Most people reading a blog post about returning to play after a concussion have likely heard of the term chronic traumatic encephalopathy (CTE). CTE is a neuro-degenerative condition that is caused by repeated head impacts. Researchers found that even sub-concussive blows (i.e., the hits that an offensive/defensive lineman would incur on every play) can cause CTE even though the impacts don’t meet the criteria of a diagnosable concussion.[1] For those who did sustain a concussion, it has been shown that sustaining a second concussion before fully healing from a prior concussion significantly increases the risk of a protracted recovery time and more severe cognitive, physical, and emotional symptoms. Additionally, even if you have fully healed from a concussion, you are still more susceptible to sustaining a subsequent concussion, indicating a lower force threshold necessary for injury.[2]
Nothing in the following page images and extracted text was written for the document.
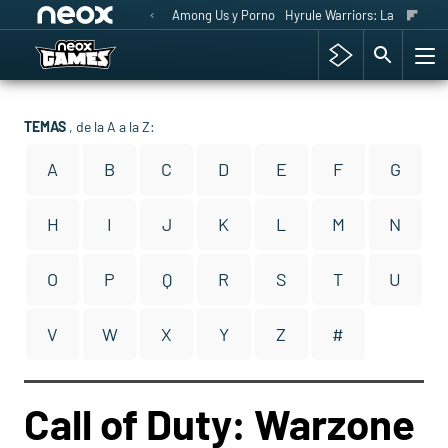
Among Us y Porno
Hyrule Warriors: La Era del 
TEMAS
, de la A a la Z:
A
B
C
D
E
F
G
H
I
J
K
L
M
N
O
P
Q
R
S
T
U
V
W
X
Y
Z
#
Call of Duty: Warzone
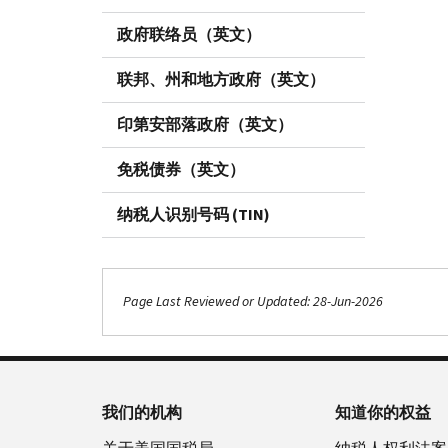
政府联络员（英文）
联邦、州和地方政府（英文）
印第安部落政府（英文）
免税债券（英文）
纳税人识别号码 (TIN)
Page Last Reviewed or Updated: 28-Jun-2026
我们的机构
知道你的权益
With this knowledge, protecting the brain should be paramount. The only way to prevent this degenerative process is to reduce the number of head impacts. Clearly, there is no way to prevent all head injuries, and head injuries frequently occur outside of sports. In this blog, head injuries in athletes are discussed as there is the most robust research in that population. In most contact sports, helmets are required to be worn. While helmets can prevent more severe injuries (e.g., a cracked skull), they can’t stop the brain from hitting the skull internally. Think about shaking a jar (skull) with a tomato (brain) inside. The jar does not have to make contact with anything for it to bruise the tomato. Given that an implantable helmet does not exist and that concussions will still occur in spite of preventative measures, how we treat athletes in the post-concussion period is extremely important.
Most organized sports follow a return to play (RTP)regimen. According to the Centers for Disease Control and Prevention (CDC), RTP steps are as follows:
Regular activities (e.g., school)
Light aerobic activities (5-10 minutes)
Moderate activities (e.g., jogging, brief running, less time/intensity for regular activities)
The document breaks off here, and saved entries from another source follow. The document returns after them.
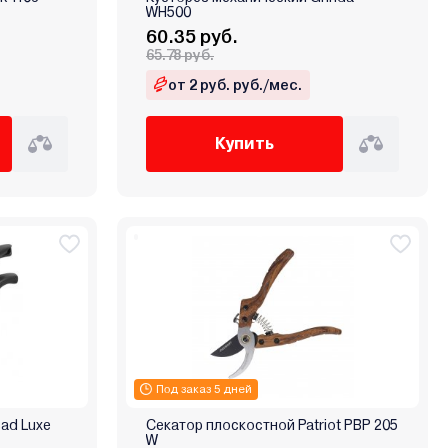
WH500
60.35 руб.
65.78 руб.
от 2 руб. руб./мес.
Купить
Под заказ 5 дней
sad Luxe
Секатор плоскостной Patriot PBP 205
W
Heavy, non-contact activities (e.g., sprinting, weight lifting) in 3 planes of movements
Practice and full-contact (if appropriate for the sport)
Competition
The CDC specifies that each step must take a minimum of 24 hours, but more importantly, that athletes should not move on to the next step unless they are asymptomatic at the current step. Additionally, if they become symptomatic at any point during their RTP plan, the athlete should rest/recover as needed and then start again at the previous step. [3] If athletes follow these steps, they should not be at risk of returning to play before the concussion has healed.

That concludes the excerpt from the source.